Combining parameters into single tensor

I am attempting to follow the basic example shown in fitting multiple datasets in the advanced theano section of the manual here. I have implemented a function using theano’s as_op successfully but am getting stuck on passing parameters into this function in my pymc model. The code for my model is here:

data = tt.shared(s11s[0][0])
rate = tt.shared(nominal_rates[0])

number_maxwell_elements = 3

t_params = tt.shared(np.zeros([2+2*number_maxwell_elements]))

taus  = np.array([1e-1,1e0,1e1])

with pm.Model() as model:
    #Parameter defintions
    Km    = pm.Uniform(   "K", lower=0., upper=100.,shape=1)
    Ginvm = pm.Uniform("Ginf", lower=0., upper=100.,shape=1)
    Gs    = pm.Uniform(  "Gs", lower=0., upper=100.,shape=3)

    #Set the parameter array
    [t_params[i+2].set_value(v) for v in Gs]
    [t_params[i+2+number_maxwell_elements].set_value(v) for v in taus]

    #Evaluate the response
    response = apply_params_rate(rate,t_params,npts)[1][0,:]

    S11   = pm.uniform( "S11", mu=response, observed=data)

After this I will perform the samples using

traces = []
for data_vals,test_rate in zip(s11s,nominal_rates):
    # Switch out the observed dataset
    data.set_value(data_vals)
    rate.set_value(test_rate)
    with model:
        traces.append(pm.sample())

pm.traceplot(traces)

I currently get errors on the two lines after #Set the parameter array. How can I put all of the values into a single tensor?

I realize that the way I am sampling currently will only retrieve one sample for each test. I was planning on putting this inside of another loop to do the sampling. Is there a better way than what I am attempting?

1 Like

Looking at what I had before, there were a few things I had left in from testing that wouldn’t make much sense here is what I have currently. I think I need not not use theano.tensor.stack and instead populate a vector. I will give that a try.
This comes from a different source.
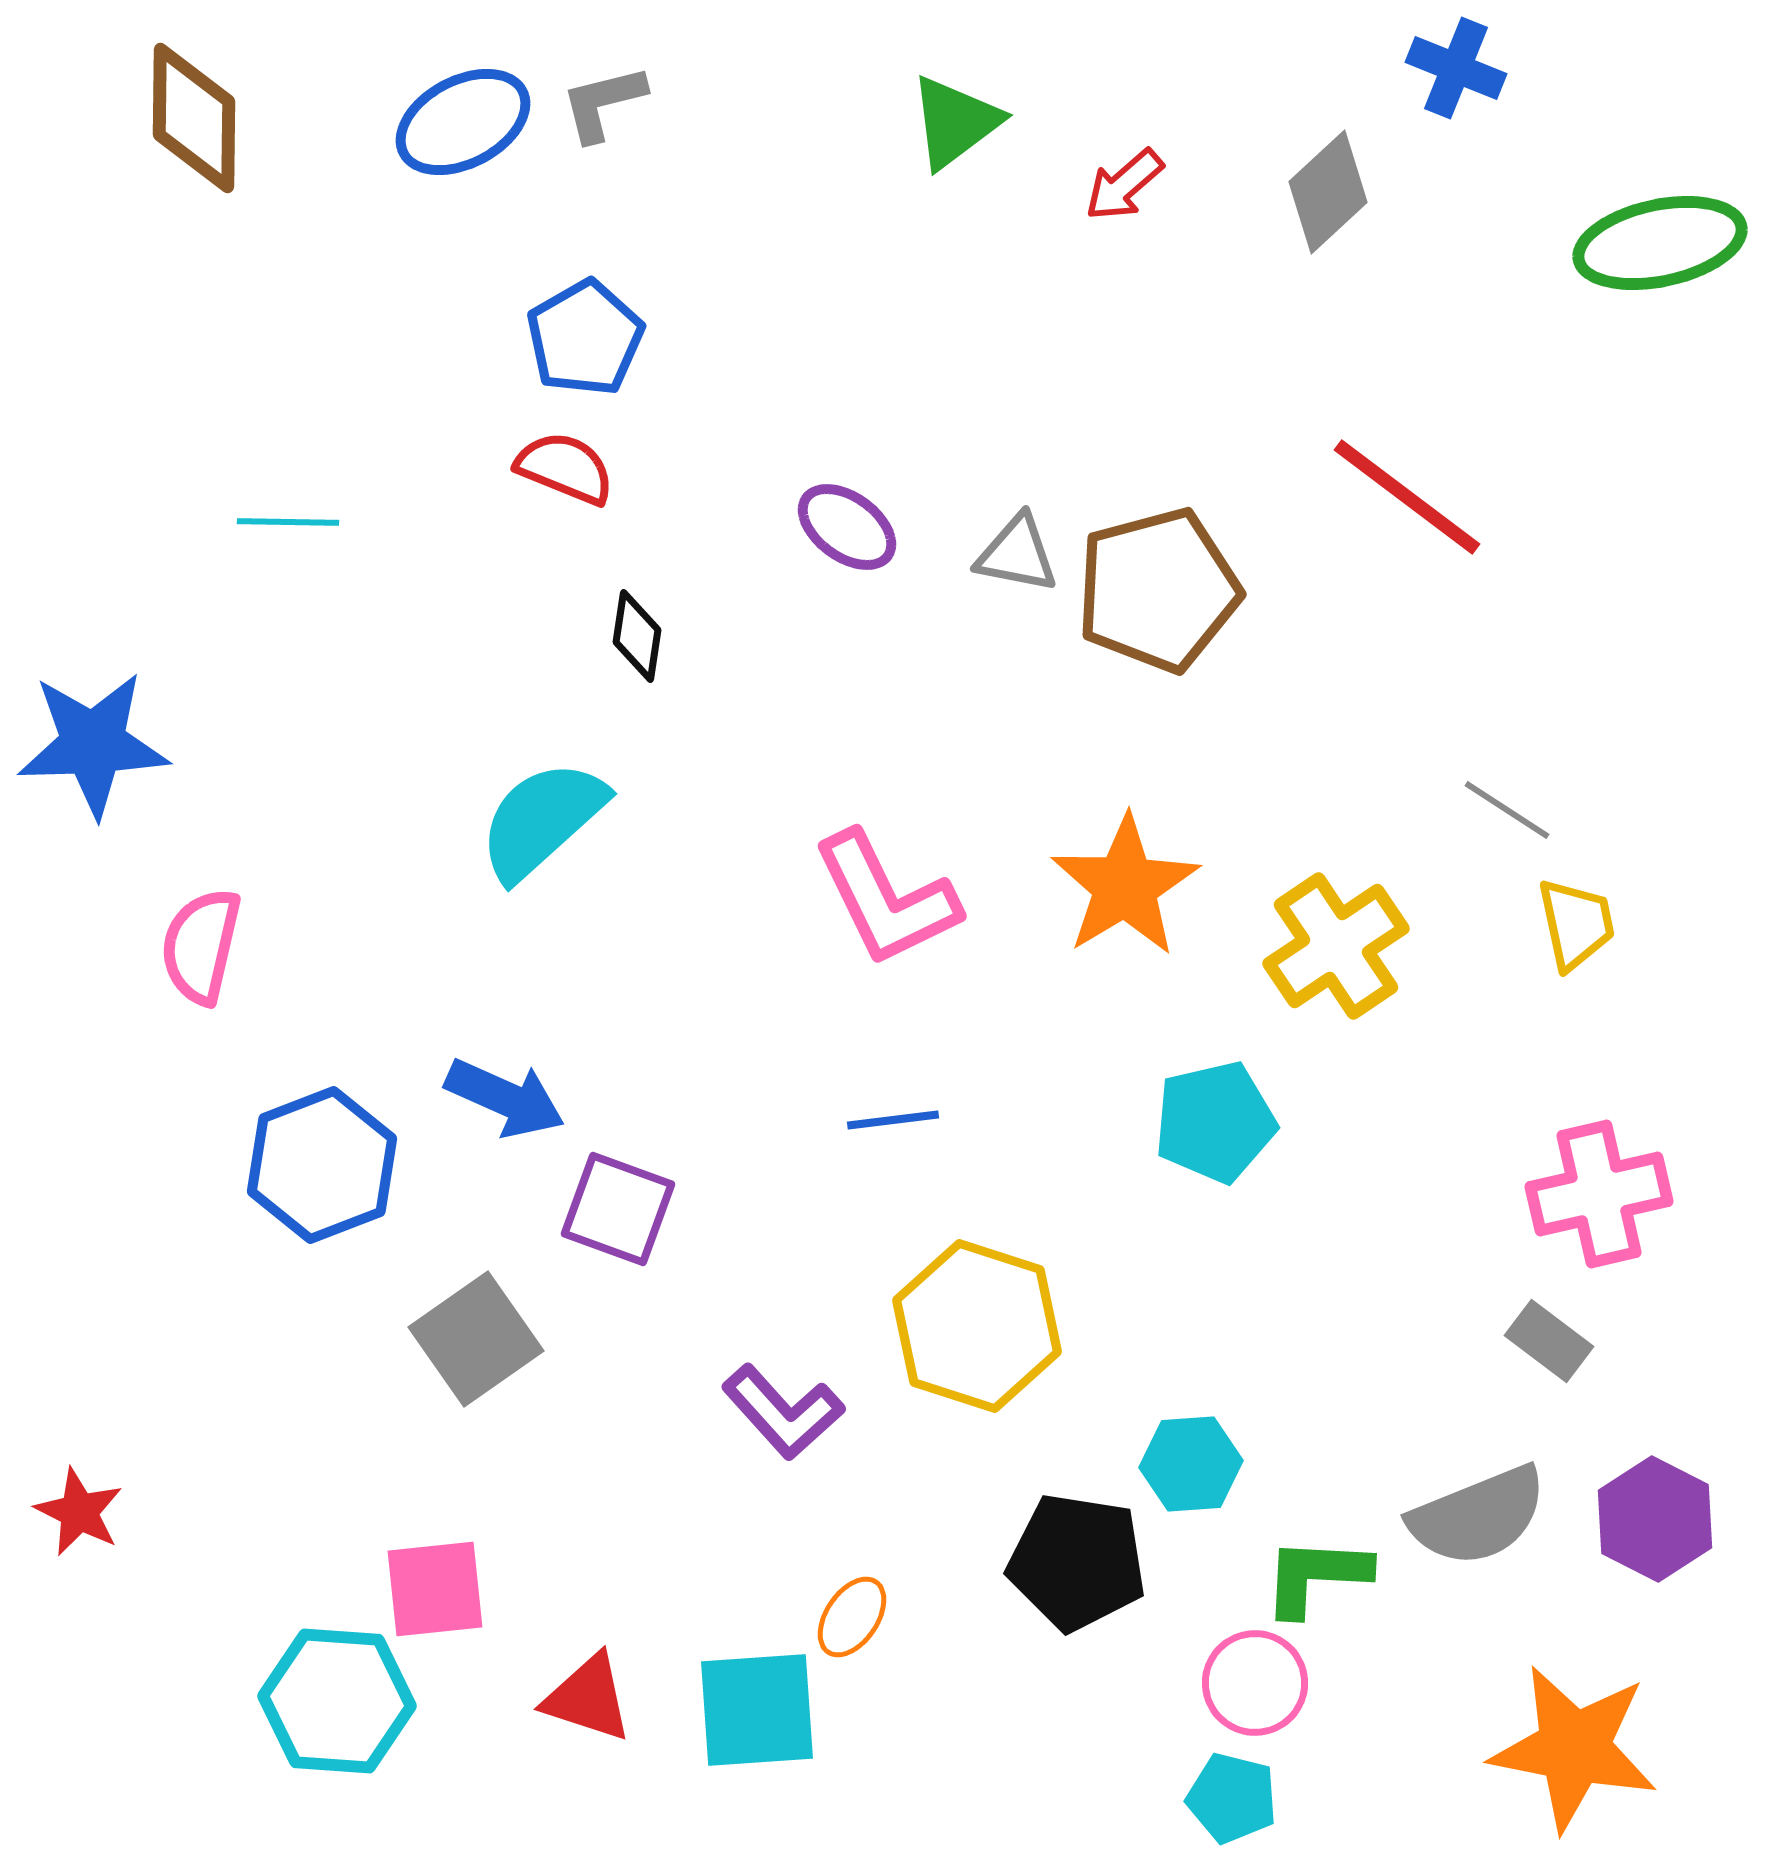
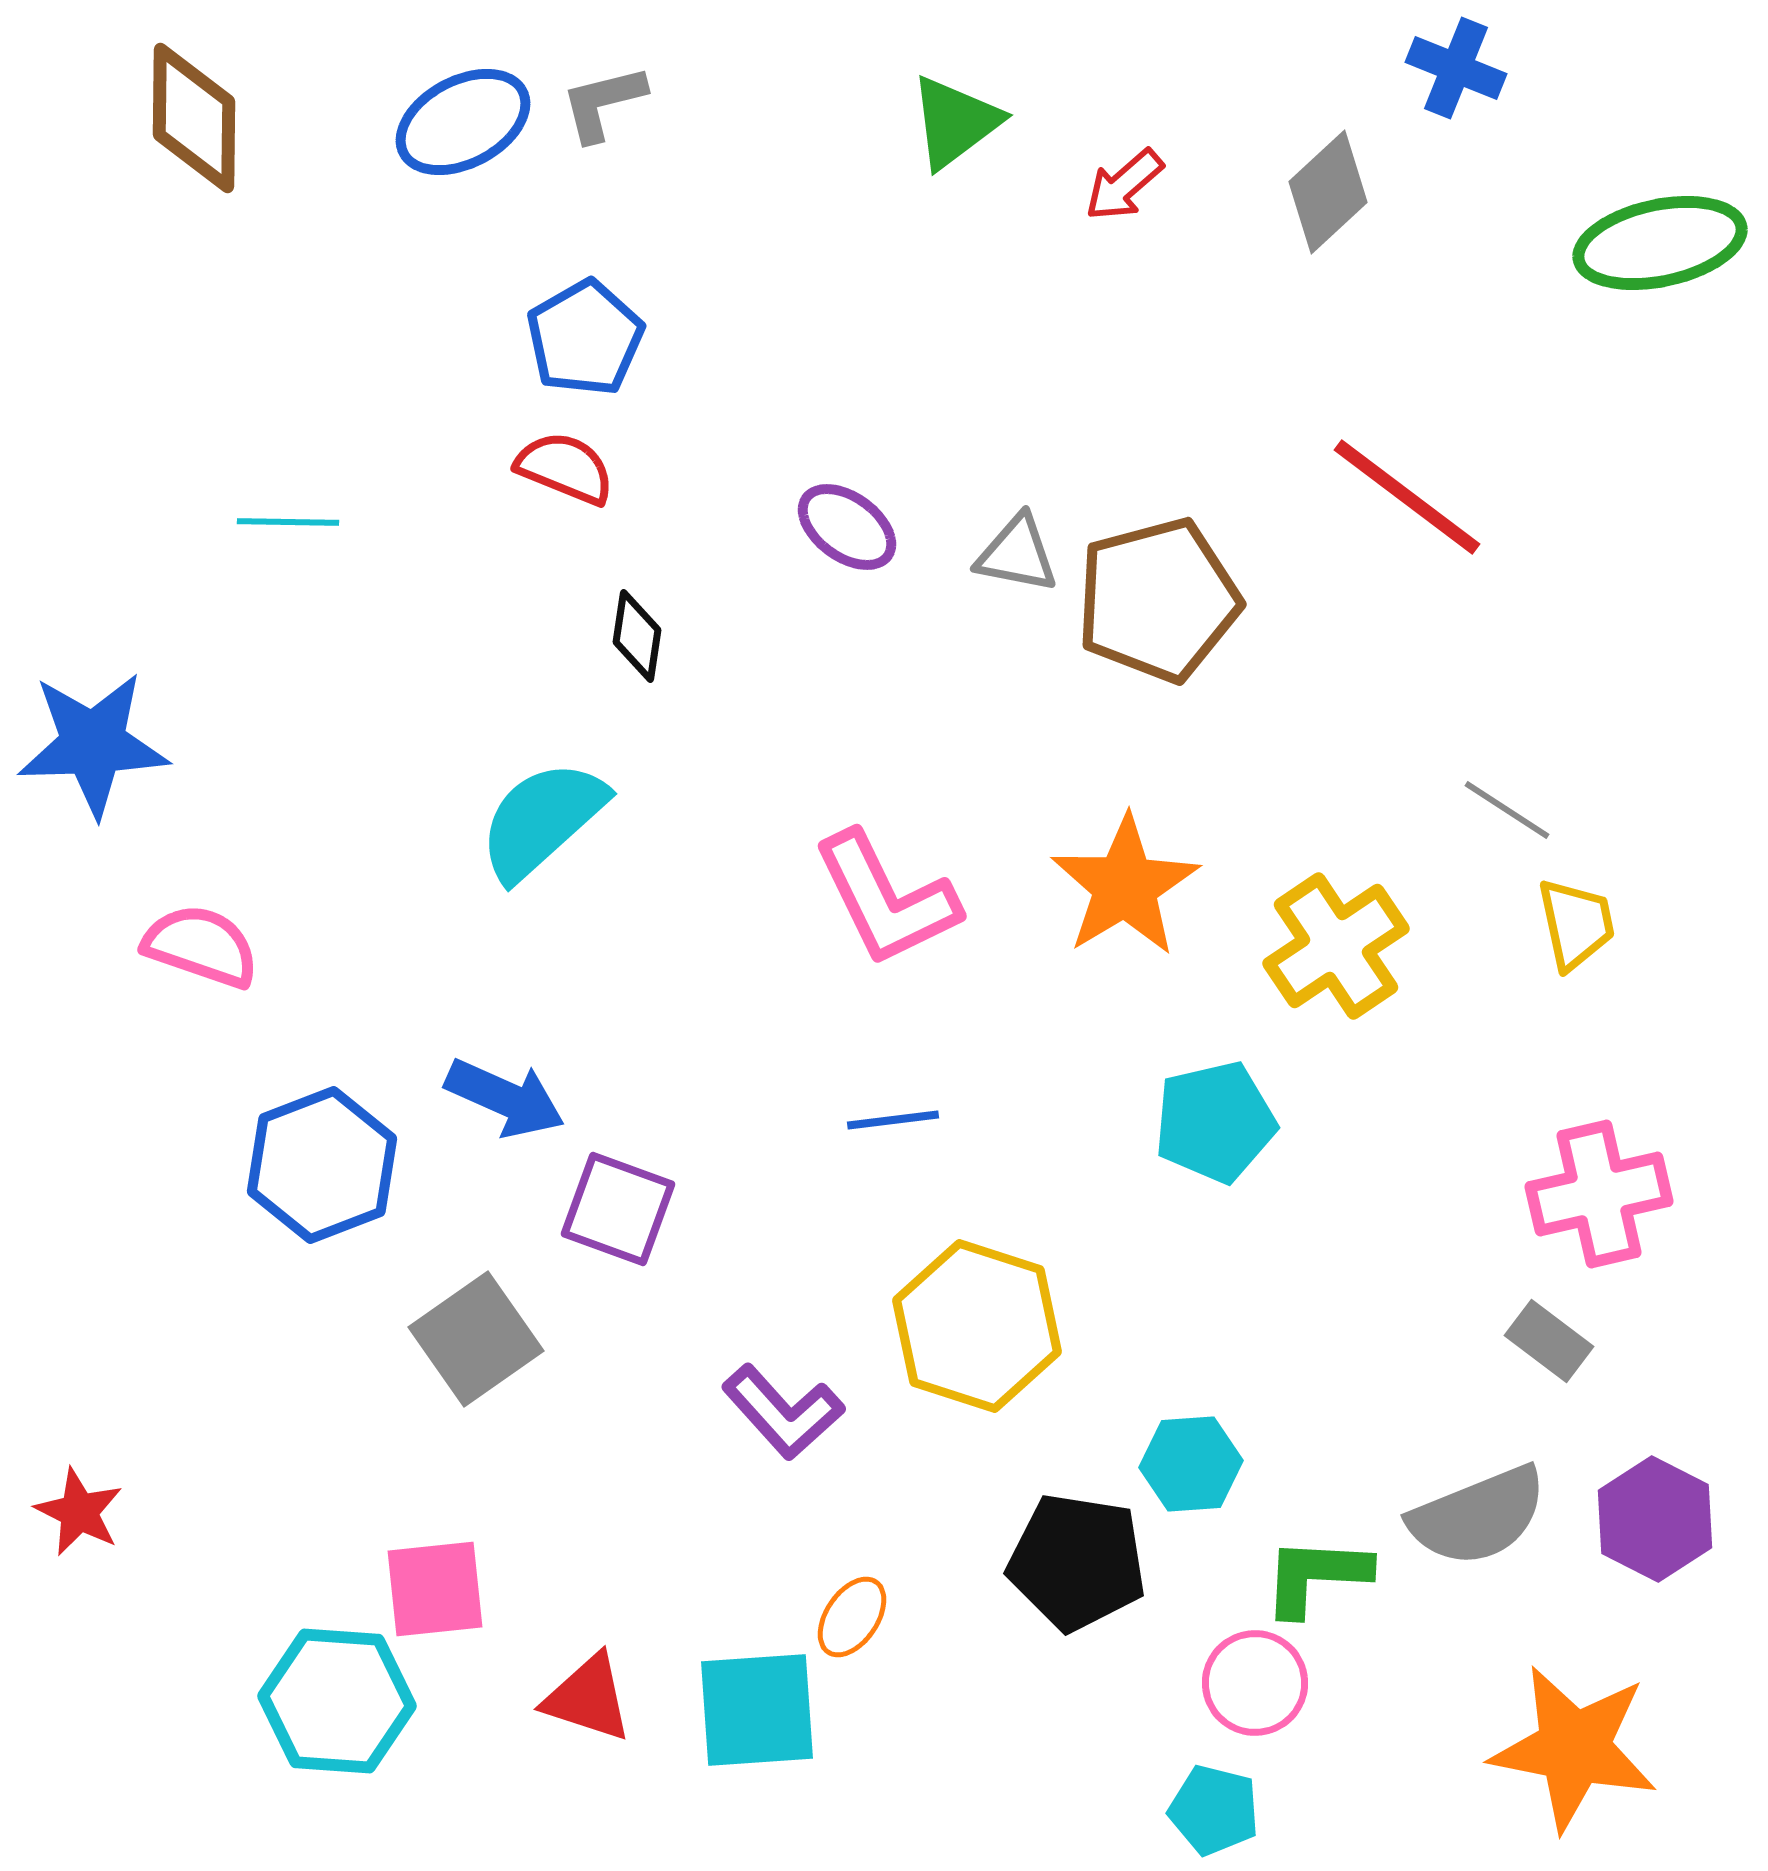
brown pentagon at (1158, 590): moved 10 px down
pink semicircle at (201, 946): rotated 96 degrees clockwise
cyan pentagon at (1232, 1798): moved 18 px left, 12 px down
data = tt.shared(s11s[0][0])
rate = tt.shared(nominal_rates[0])

number_maxwell_elements = 3

taus  = np.array([1e-1,1e0,1e1])

with pm.Model() as model:
    #Parameter defintions
    Km    = pm.Uniform(   "K", lower=0., upper=100.,shape=(1,1))
    Ginfm = pm.Uniform("Ginf", lower=0., upper=100.,shape=(1,1))
    Gsm   = pm.Uniform(  "Gs", lower=0., upper=100.,shape=(3,1))

    #Assemble the parameters
    t_params = tt.tensor.stack([Km, Ginfm, Gsm, tt.tensor.as_tensor_variable(taus)])

    #Evaluate the response
    response = apply_params_rate(rate,t_params,tt.tensor.as_tensor_variable(npts))

    S11   = pm.Normal( "S11", mu=response, observed=data)

I got it to compile. I was making some silly mistakes. I don’t know if I am doing it in the optimal manner, but it is working. Any input on sampling with a multi-experiment setup would be appreciated.

data = tt.shared(s11s[0])
rate = tt.shared(nominal_rates[0])

number_maxwell_elements = 3

t_params = tt.shared(np.zeros([2+2*number_maxwell_elements]))

tausm  = tt.tensor.as_tensor_variable(np.array([1e-1,1e0,1e1]))

with pm.Model() as model:
    #Parameter defintions
    Km    = pm.Uniform(   "K", lower=0., upper=100.)
    Ginfm = pm.Uniform("Ginf", lower=0., upper=100.)
    Gsm   = pm.Uniform(  "Gs", lower=0., upper=100.,shape=(3,))

    #Assemble the parameters
    t_params = tt.tensor.zeros(2+2*number_maxwell_elements)
    t_params = tt.tensor.set_subtensor(t_params[0],Km)
    t_params = tt.tensor.set_subtensor(t_params[1],Ginfm)
    for i in range(2,2+number_maxwell_elements):
        t_params = tt.tensor.set_subtensor(t_params[i],Gsm[i-2])
        t_params = tt.tensor.set_subtensor(t_params[i+number_maxwell_elements],tausm[i-2])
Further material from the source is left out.